— WORK ITEM —
Please transcribe the lines below exactly, and leave every image behind.

— DATASET CONTENT —
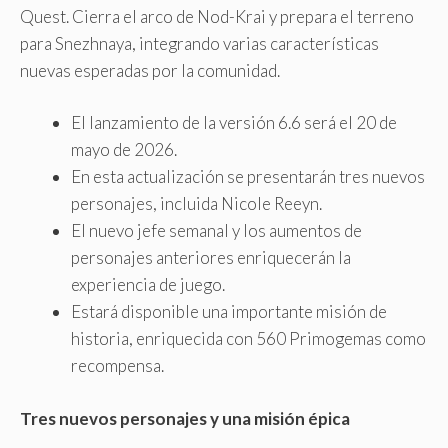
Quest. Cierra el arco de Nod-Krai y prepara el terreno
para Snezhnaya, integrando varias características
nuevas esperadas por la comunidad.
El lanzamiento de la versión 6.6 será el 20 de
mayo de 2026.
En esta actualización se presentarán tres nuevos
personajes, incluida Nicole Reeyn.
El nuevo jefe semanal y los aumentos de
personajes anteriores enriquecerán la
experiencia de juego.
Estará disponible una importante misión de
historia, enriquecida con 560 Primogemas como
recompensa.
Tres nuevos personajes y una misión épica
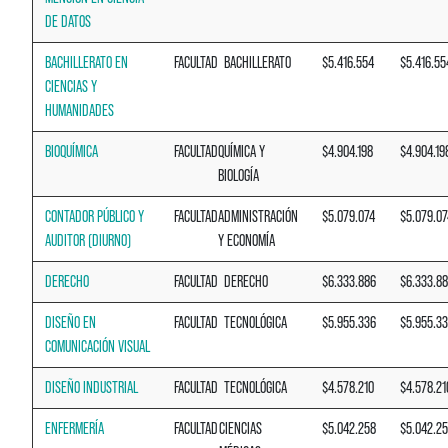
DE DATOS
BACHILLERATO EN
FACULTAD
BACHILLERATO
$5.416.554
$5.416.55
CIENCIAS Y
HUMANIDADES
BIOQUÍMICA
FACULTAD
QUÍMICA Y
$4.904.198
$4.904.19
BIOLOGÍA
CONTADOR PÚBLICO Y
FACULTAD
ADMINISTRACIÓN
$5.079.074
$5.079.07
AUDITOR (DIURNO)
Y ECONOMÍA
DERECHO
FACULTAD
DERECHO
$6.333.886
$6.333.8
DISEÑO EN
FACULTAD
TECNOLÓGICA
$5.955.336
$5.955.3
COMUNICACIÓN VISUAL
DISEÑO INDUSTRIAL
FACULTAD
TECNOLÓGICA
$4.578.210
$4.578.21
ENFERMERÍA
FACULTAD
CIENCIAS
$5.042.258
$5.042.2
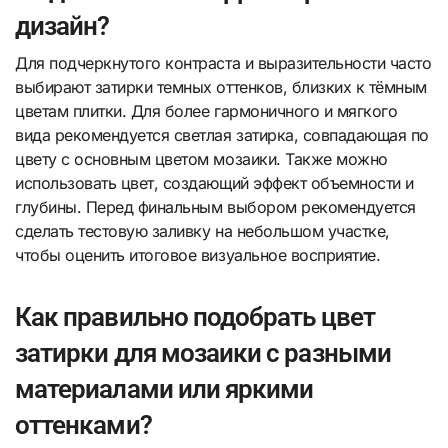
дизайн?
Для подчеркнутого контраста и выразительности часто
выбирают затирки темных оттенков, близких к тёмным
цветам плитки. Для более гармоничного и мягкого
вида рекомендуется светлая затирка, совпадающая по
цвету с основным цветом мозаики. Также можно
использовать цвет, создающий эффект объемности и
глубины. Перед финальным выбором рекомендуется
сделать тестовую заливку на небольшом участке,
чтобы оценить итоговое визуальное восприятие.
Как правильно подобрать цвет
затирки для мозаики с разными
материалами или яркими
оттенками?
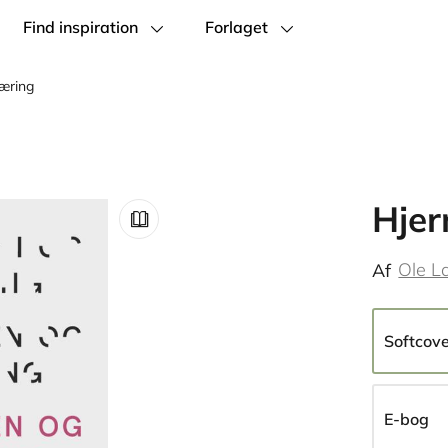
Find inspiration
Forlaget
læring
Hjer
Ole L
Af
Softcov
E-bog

— OUTPUT —
Quest. Cierra el arco de Nod-Krai y prepara el terreno
para Snezhnaya, integrando varias características
nuevas esperadas por la comunidad.
El lanzamiento de la versión 6.6 será el 20 de
mayo de 2026.
En esta actualización se presentarán tres nuevos
personajes, incluida Nicole Reeyn.
El nuevo jefe semanal y los aumentos de
personajes anteriores enriquecerán la
experiencia de juego.
Estará disponible una importante misión de
historia, enriquecida con 560 Primogemas como
recompensa.
Tres nuevos personajes y una misión épica
DE DATOS
BACHILLERATO EN
FACULTAD
BACHILLERATO
$5.416.554
$5.416.55
CIENCIAS Y
HUMANIDADES
BIOQUÍMICA
FACULTAD
QUÍMICA Y
$4.904.198
$4.904.19
BIOLOGÍA
CONTADOR PÚBLICO Y
FACULTAD
ADMINISTRACIÓN
$5.079.074
$5.079.07
AUDITOR (DIURNO)
Y ECONOMÍA
DERECHO
FACULTAD
DERECHO
$6.333.886
$6.333.8
DISEÑO EN
FACULTAD
TECNOLÓGICA
$5.955.336
$5.955.3
COMUNICACIÓN VISUAL
DISEÑO INDUSTRIAL
FACULTAD
TECNOLÓGICA
$4.578.210
$4.578.21
ENFERMERÍA
FACULTAD
CIENCIAS
$5.042.258
$5.042.2
дизайн?
Для подчеркнутого контраста и выразительности часто
выбирают затирки темных оттенков, близких к тёмным
цветам плитки. Для более гармоничного и мягкого
вида рекомендуется светлая затирка, совпадающая по
цвету с основным цветом мозаики. Также можно
использовать цвет, создающий эффект объемности и
глубины. Перед финальным выбором рекомендуется
сделать тестовую заливку на небольшом участке,
чтобы оценить итоговое визуальное восприятие.
Как правильно подобрать цвет
затирки для мозаики с разными
материалами или яркими
оттенками?
Find inspiration
Forlaget
læring
Hjer
Ole L
Af
Softcov
E-bog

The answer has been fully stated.